🤖 AI Summary
Deep Image Prior (DIP) suffers from overfitting and limited reconstruction quality in ill-posed 3D inverse problems. Method: We propose Tada-DIP—the first input-adaptive, unsupervised framework for 3D image reconstruction—requiring no training data. It integrates input-driven network initialization, gradient-domain denoising regularization, and an early-stopping optimization strategy to enable high-fidelity single-shot reconstruction. Contribution/Results: Tada-DIP introduces, for the first time, input adaptivity into the 3D DIP paradigm and explicitly regularizes the optimization trajectory to suppress overfitting. In sparse-view CT reconstruction, it significantly outperforms existing unsupervised baselines and matches the performance of fully supervised models trained on complete datasets. This establishes a highly efficient, robust, and data-free solution paradigm for ill-posed 3D inverse problems.
📝 Abstract
Deep Image Prior (DIP) has recently emerged as a promising one-shot neural-network based image reconstruction method. However, DIP has seen limited application to 3D image reconstruction problems. In this work, we introduce Tada-DIP, a highly effective and fully 3D DIP method for solving 3D inverse problems.
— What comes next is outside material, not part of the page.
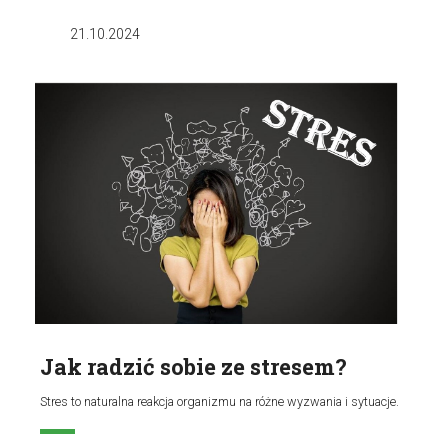
21.10.2024
Jak radzić sobie ze stresem?
Stres to naturalna reakcja organizmu na różne wyzwania i sytuacje.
By combining input-adaptation and denoising regularization, Tada-DIP produces high-quality 3D reconstructions while avoiding the overfitting phenomenon that is common in DIP. Experiments on sparse-view X-ray computed tomography reconstruction validate the effectiveness of the proposed method, demonstrating that Tada-DIP produces much better reconstructions than training-data-free baselines and achieves reconstruction performance on par with a supervised network trained using a large dataset with fully-sampled volumes.